Manoel recitando cordel durante encontro de lideranças quilombolas na Baixada Maranhanse /
Crédito: Letícia Queiroz

A estratégia de Manoel com a resistência criativa alcança pessoas que muitas vezes não dão atenção. É que a rima organiza a fala, dá ritmo à denúncia, conecta o ouvinte ao orador, facilita a escuta e gera identificação. 

Essa técnica tem um papel poderoso nas lutas sociais e pode ser uma arma poética. Ela pode ser usada em formas de expressão como a poesia falada, o rap, e como os slams, por exemplo, muito utilizados principalmente nas periferias de várias cidades do Brasil para expor violências e desigualdades. O Slam Resistência é um movimento artístico e político que une poesia falada e luta social. Surgido como espaço de voz e escuta, ele promove o protagonismo de jovens que usam a palavra como ferramenta de denúncia, identidade e transformação. 

Nessa discussão, seu Manoel sabe bem da sua habilidade e que a comunicação e as batalhas (de rima e da comunidade) terão continuidade.

“Se a gente morrer nessa luta nosso sangue será semente. Outros nascerão. Essa é só uma página que escrevi. A história continua e essa geração vai escrever a próxima página”, disse o artivista. 

Guerreiras da comunicação

Vértine Brito Rodrigues é da nova geração de comunicadores da Baixada Maranhense. Do Quilombo São Raimundo, município de Santa Helena, aos 23 anos ela entende que “todo mundo é comunicador, cada um de uma forma diferente”. E que “se soubermos usar nossa comunicação de forma eficaz vamos poder levar a luta muito além do que possamos imaginar”. 

A jovem diz que em 2023 foi indicada pelo Núcleo Mulheres Guerreiras da Resistência do MOQUIBOM para fazer registros e textos informativos. “Decidimos que precisávamos criar uma rede onde pudéssemos fazer divulgações e cobrar nossos direitos”, disse Vértine.

Foi então que ela começou usar o próprio celular, câmera fotográfica e as redes sociais do movimento para fazer publicações.

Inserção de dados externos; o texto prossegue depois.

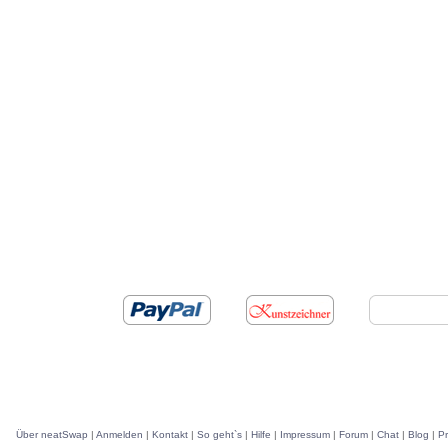
Über neatSwap
|
Anmelden
|
Kontakt
|
So geht`s
|
Hilfe
|
Impressum
|
Forum
|
Chat
|
Blog
|
P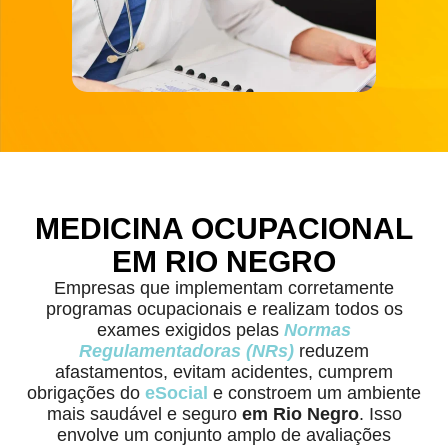
MEDICINA OCUPACIONAL
EM RIO NEGRO
Empresas que implementam corretamente
programas ocupacionais e realizam todos os
exames exigidos pelas
Normas
Regulamentadoras (NRs)
reduzem
afastamentos, evitam acidentes, cumprem
obrigações do
eSocial
e constroem um ambiente
mais saudável e seguro
em Rio Negro
. Isso
envolve um conjunto amplo de avaliações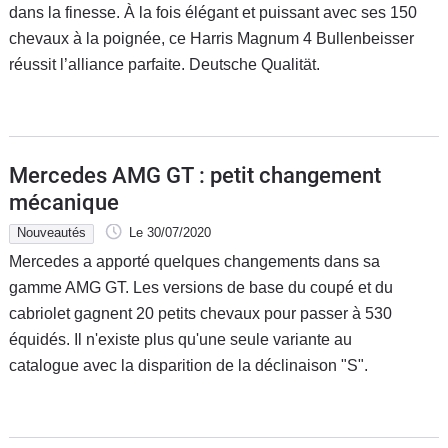
dans la finesse. À la fois élégant et puissant avec ses 150
chevaux à la poignée, ce Harris Magnum 4 Bullenbeisser
réussit l’alliance parfaite. Deutsche Qualität.
Mercedes AMG GT : petit changement
mécanique
Nouveautés
Le 30/07/2020
Mercedes a apporté quelques changements dans sa
gamme AMG GT. Les versions de base du coupé et du
cabriolet gagnent 20 petits chevaux pour passer à 530
équidés. Il n'existe plus qu'une seule variante au
catalogue avec la disparition de la déclinaison "S".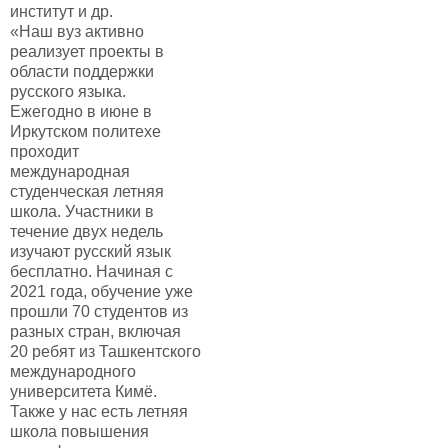
институт и др.
«Наш вуз активно
реализует проекты в
области поддержки
русского языка.
Ежегодно в июне в
Иркутском политехе
проходит
международная
студенческая летняя
школа. Участники в
течение двух недель
изучают русский язык
бесплатно. Начиная с
2021 года, обучение уже
прошли 70 студентов из
разных стран, включая
20 ребят из Ташкентского
международного
университета Кимё.
Также у нас есть летняя
школа повышения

Atualmente a jovem participa de formações e oficinas sobre comunicação e utiliza as ferramentas de forma estratégica. 

“A comunicação é muito importante, ainda mais quando se fala sobre ser quilombola. Uma comunicação eficaz é essencial. Através das nossas páginas transmitimos  reivindicações sobre nossos direitos, sobre os impactos do agronegócio nas nossas comunidades, quando se tem ameaças sobre lideranças quilombolas”, disse Vértine. 

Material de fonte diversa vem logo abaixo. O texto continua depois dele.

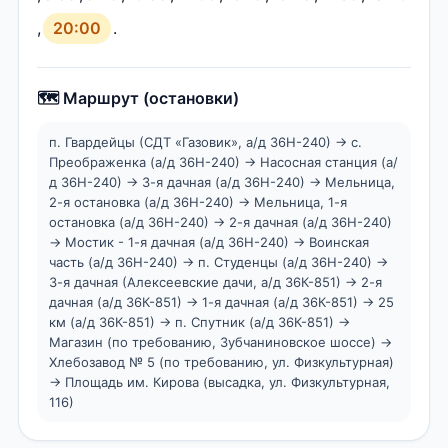
,
20:00
.
🗺️ Маршрут (остановки)
п. Гвардейцы (СДТ «Газовик», а/д 36Н-240) → с.
Преображенка (а/д 36Н-240) → Насосная станция (а/
д 36Н-240) → 3-я дачная (а/д 36Н-240) → Мельница,
2-я остановка (а/д 36Н-240) → Мельница, 1-я
остановка (а/д 36Н-240) → 2-я дачная (а/д 36Н-240)
→ Мостик - 1-я дачная (а/д 36Н-240) → Воинская
часть (а/д 36Н-240) → п. Студенцы (а/д 36Н-240) →
3-я дачная (Алексеевские дачи, а/д 36К-851) → 2-я
дачная (а/д 36К-851) → 1-я дачная (а/д 36К-851) → 25
км (а/д 36К-851) → п. Спутник (а/д 36К-851) →
Магазин (по требованию, Зубчаниновское шоссе) →
Хлебозавод № 5 (по требованию, ул. Физкультурная)
→ Площадь им. Кирова (высадка, ул. Физкультурная,
116)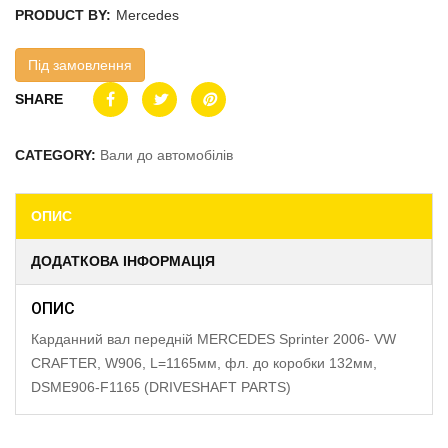
PRODUCT BY:
Mercedes
Під замовлення
SHARE
CATEGORY:
Вали до автомобілів
ОПИС
ДОДАТКОВА ІНФОРМАЦІЯ
ОПИС
Карданний вал передній MERCEDES Sprinter 2006- VW
CRAFTER, W906, L=1165мм, фл. до коробки 132мм,
DSME906-F1165 (DRIVESHAFT PARTS)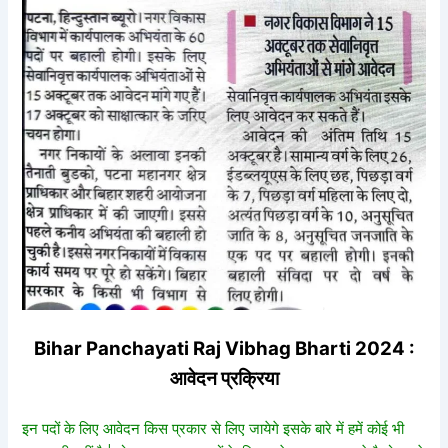
Bihar Panchayati Raj Vibhag Bharti 2024 :
आवेदन प्रक्रिया
इन पदों के लिए आवेदन किस प्रकार से लिए जायेगे इसके बारे में हमें कोई भी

Para as comunidades quilombolas, a comunicação vai além da fala ou da escrita — ela é território, história, luta e resistência. Comunicadores e comunicadoras da Baixada Maranhense mostram que a comunicação estratégica, seja ela cantada, falada, rimada, declamada ou escrita é essencial na defesa do território, na documentação da memória e na valorização da identidade quilombola. Quando feita a partir do próprio povo, com sua linguagem e seus modos de viver, a comunicação se torna uma forma de continuar resistindo e existindo. 

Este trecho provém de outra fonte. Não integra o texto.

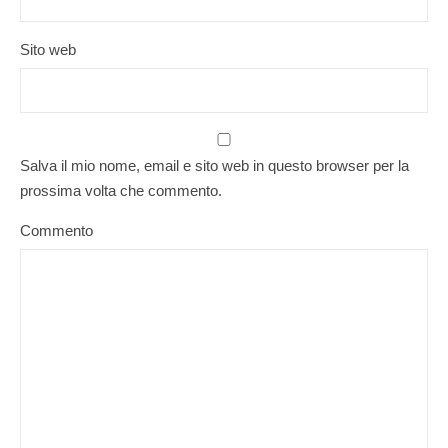
Sito web
Salva il mio nome, email e sito web in questo browser per la
prossima volta che commento.
Commento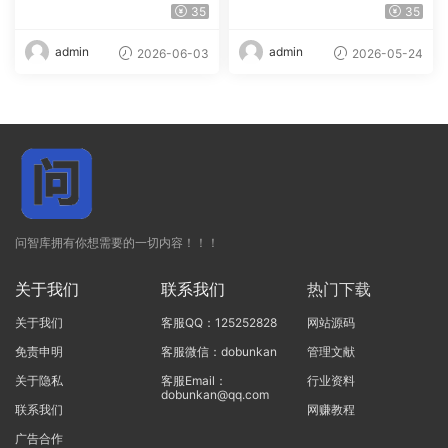
ss & WHMCS 主题
dPress主题
35
35
admin
admin
2026-06-03
2026-05-24
问智库拥有你想需要的一切内容！！！
关于我们
联系我们
热门下载
关于我们
客服QQ：125252828
网站源码
免责申明
客服微信：dobunkan
管理文献
关于隐私
客服Email：
行业资料
dobunkan@qq.com
联系我们
网赚教程
广告合作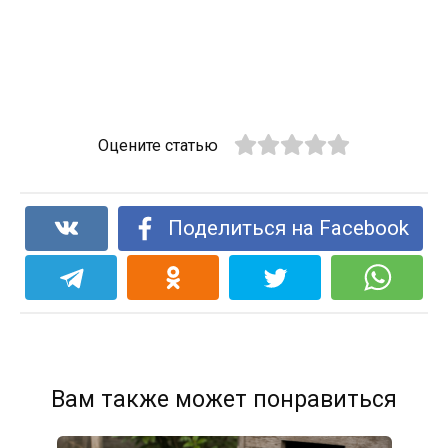
Оцените статью
Поделиться на Facebook
Вам также может понравиться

(Esse texto foi escrito por Letícia Queiroz, comunicadora quilombola, após Encontro de Segurança Integral para quilombolas de municípios da Baixada Maranhense. O encontro aconteceu em maio de 2025 e contou com participação da Escola de Ativismo, que identificou os comunicadores e comunicadoras citados nesta reportagem durante oficina de comunicação popular estratégica e segura para integrantes do MOQUIBOM).